(WHAT IS BEING ASKED):
Search the data for "Number" and copy every matching line.

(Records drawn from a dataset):
-*-*-

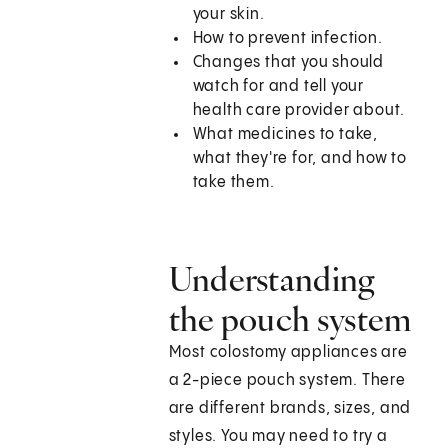
your skin.
How to prevent infection.
Changes that you should
watch for and tell your
health care provider about.
What medicines to take,
what they're for, and how to
take them.
Understanding
the pouch system
Most colostomy appliances are
a 2-piece pouch system. There
are different brands, sizes, and
styles. You may need to try a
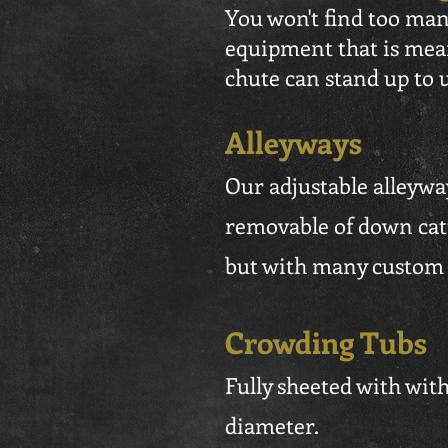
You won't find too man
equipment that is mean
chute can stand up to 
Alleyways
Our adjustable alleyway
removable of down cattl
but with many custom o
Crowding Tubs
Fully sheeted with with 
diameter.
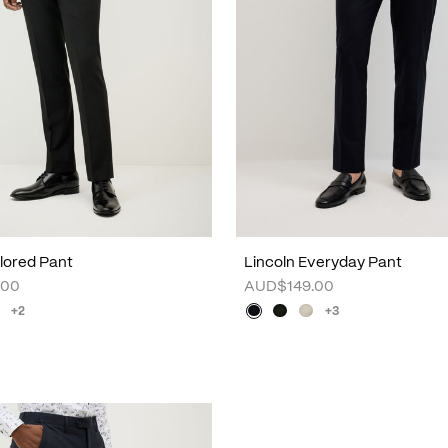
lored Pant
Lincoln Everyday Pant
.00
AUD$149.00
+2
+3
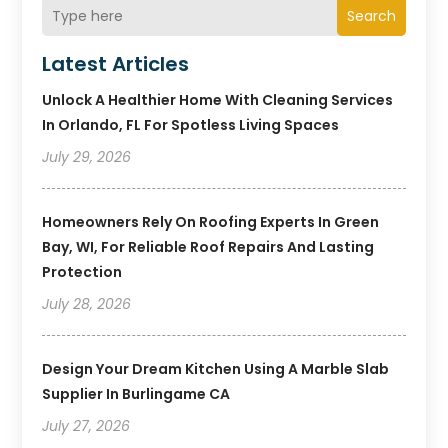
Search
Latest Articles
Unlock A Healthier Home With Cleaning Services
In Orlando, FL For Spotless Living Spaces
July 29, 2026
Homeowners Rely On Roofing Experts In Green
Bay, WI, For Reliable Roof Repairs And Lasting
Protection
July 28, 2026
Design Your Dream Kitchen Using A Marble Slab
Supplier In Burlingame CA
July 27, 2026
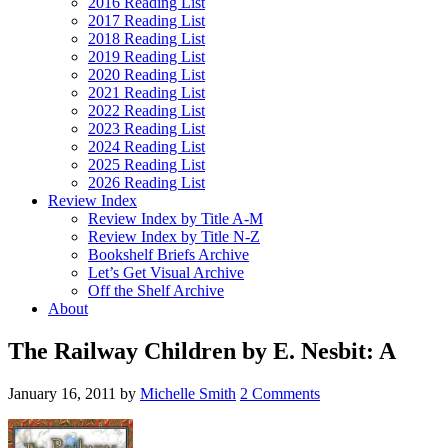
2016 Reading List
2017 Reading List
2018 Reading List
2019 Reading List
2020 Reading List
2021 Reading List
2022 Reading List
2023 Reading List
2024 Reading List
2025 Reading List
2026 Reading List
Review Index
Review Index by Title A-M
Review Index by Title N-Z
Bookshelf Briefs Archive
Let’s Get Visual Archive
Off the Shelf Archive
About
The Railway Children by E. Nesbit: A
January 16, 2011
by
Michelle Smith
2 Comments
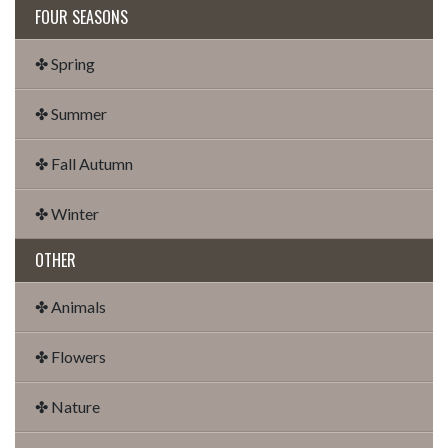
FOUR SEASONS
✤ Spring
✤ Summer
✤ Fall Autumn
✤ Winter
OTHER
✤ Animals
✤ Flowers
✤ Nature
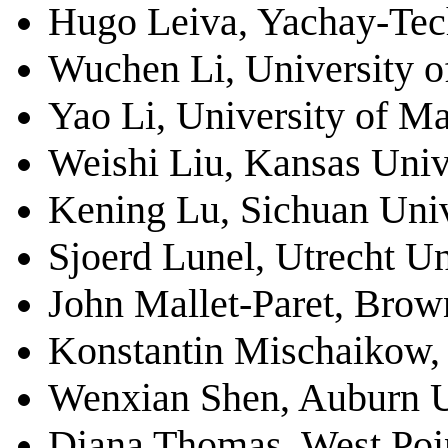
Hugo Leiva,
Yachay-Tec
Wuchen Li, University o
Yao Li, University of M
Weishi Liu, Kansas Univ
Kening Lu, Sichuan Univ
Sjoerd Lunel, Utrecht Un
John Mallet-Paret, Brow
Konstantin Mischaikow, 
Wenxian Shen, Auburn U
Diana Thomas, West Poi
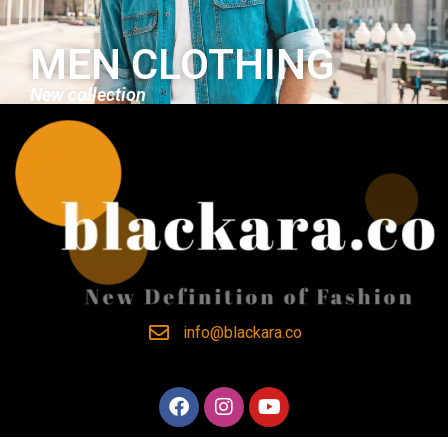
MEN CLOTHING
New collection
info@blackara.co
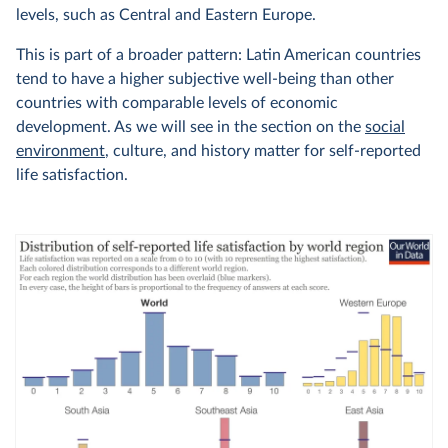
levels, such as Central and Eastern Europe.
This is part of a broader pattern: Latin American countries
tend to have a higher subjective well-being than other
countries with comparable levels of economic
development. As we will see in the section on the
social
environment
, culture, and history matter for self-reported
life satisfaction.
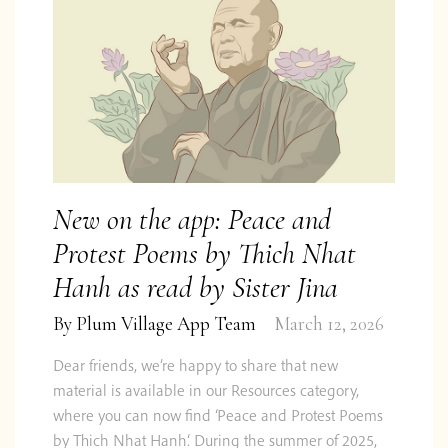
We are curious too! Follow us on
Twitter
,
Facebook
&
Instagram
or subscribe to our
occasional email update.
New on the app: Peace and
Subscribe
Protest Poems by Thich Nhat
Hanh as read by Sister Jina
Impact
Privacy &
By
Plum Village App Team
March 12, 2026
FAQ
Report
Contact
Shop
Feedback
Cookies
2024
Dear friends, we’re happy to share that new
material is available in our Resources category,
© 2026 Centre for Applied Ethics Ltd
where you can now find ‘Peace and Protest Poems
by Thich Nhat Hanh‘. During the summer of 2025,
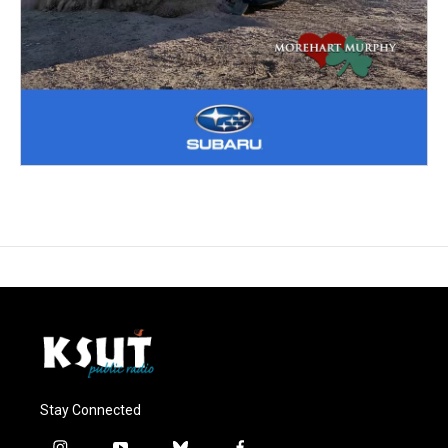
Stay Connected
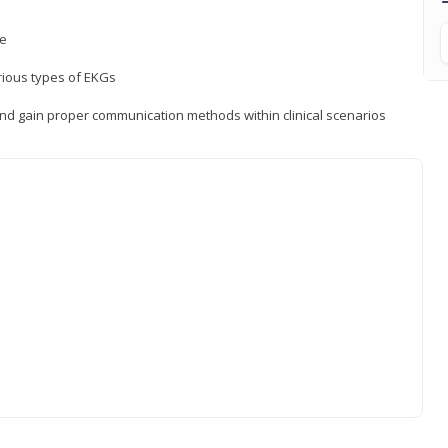
ce
rious types of EKGs
and gain proper communication methods within clinical scenarios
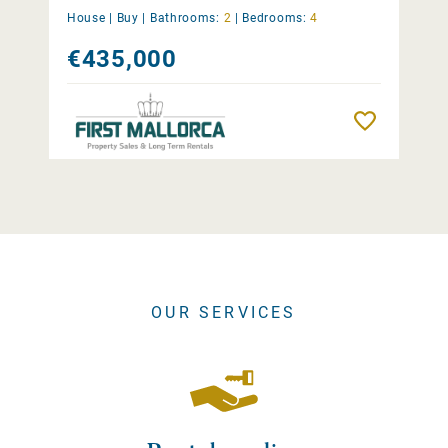
House |
Buy
|
Bathrooms:
2
|
Bedrooms:
4
€435,000
Remember
OUR SERVICES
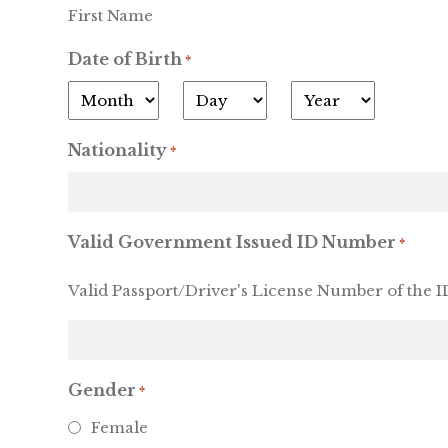
First Name
Date of Birth
*
Month
Day
Year
Nationality
*
Valid Government Issued ID Number
*
Valid Passport/Driver's License Number of the ID
Gender
*
Female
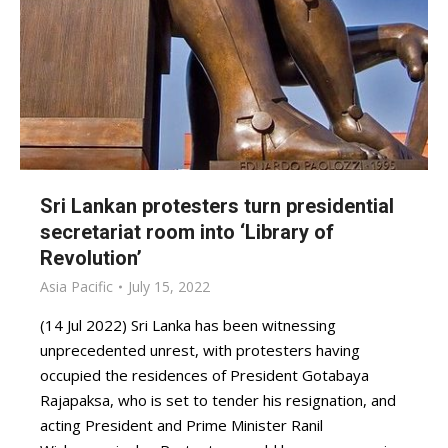
Sri Lankan protesters turn presidential
secretariat room into ‘Library of
Revolution’
Asia Pacific
July 15, 2022
(14 Jul 2022) Sri Lanka has been witnessing
unprecedented unrest, with protesters having
occupied the residences of President Gotabaya
Rajapaksa, who is set to tender his resignation, and
acting President and Prime Minister Ranil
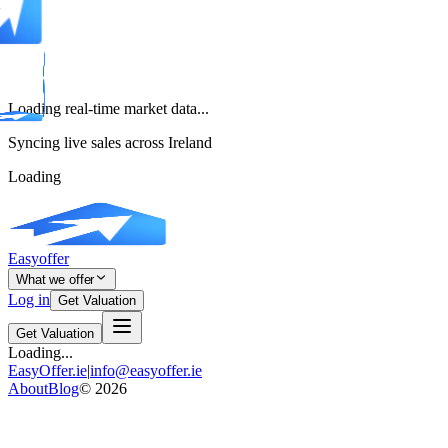
Loading real-time market data...
Syncing live sales across Ireland
Loading
Easyoffer
What we offer
Log in
Get Valuation
Get Valuation
Loading...
EasyOffer.ie
|
info@easyoffer.ie
About
Blog
©
2026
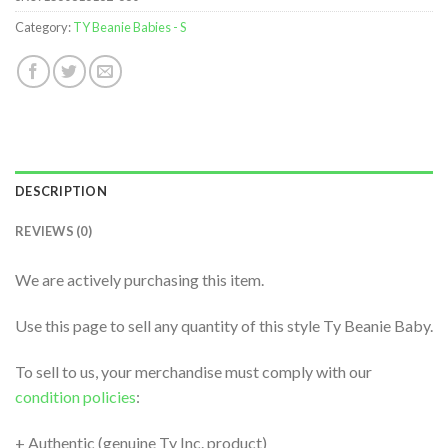
Category:
TY Beanie Babies - S
DESCRIPTION
REVIEWS (0)
We are actively purchasing this item.
Use this page to sell any quantity of this style Ty Beanie Baby.
To sell to us, your merchandise must comply with our
condition policies
:
+ Authentic (genuine Ty Inc. product)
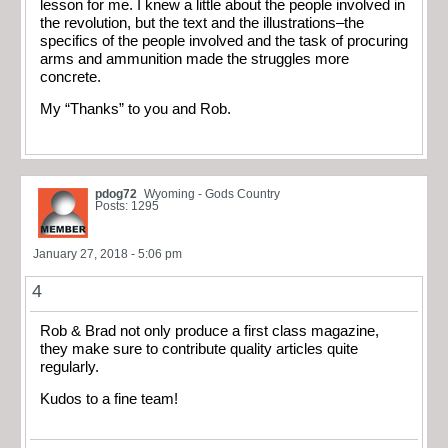
lesson for me. I knew a little about the people involved in
the revolution, but the text and the illustrations–the
specifics of the people involved and the task of procuring
arms and ammunition made the struggles more
concrete.
My “Thanks” to you and Rob.
pdog72
Wyoming - Gods Country
Posts: 1295
January 27, 2018 - 5:06 pm
4
Rob & Brad not only produce a first class magazine,
they make sure to contribute quality articles quite
regularly.
Kudos to a fine team!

-*-*-

(SOLUTION TO THE PROBLEM):
Valid Government Issued ID Number
Valid Passport/Driver's License Number of the ID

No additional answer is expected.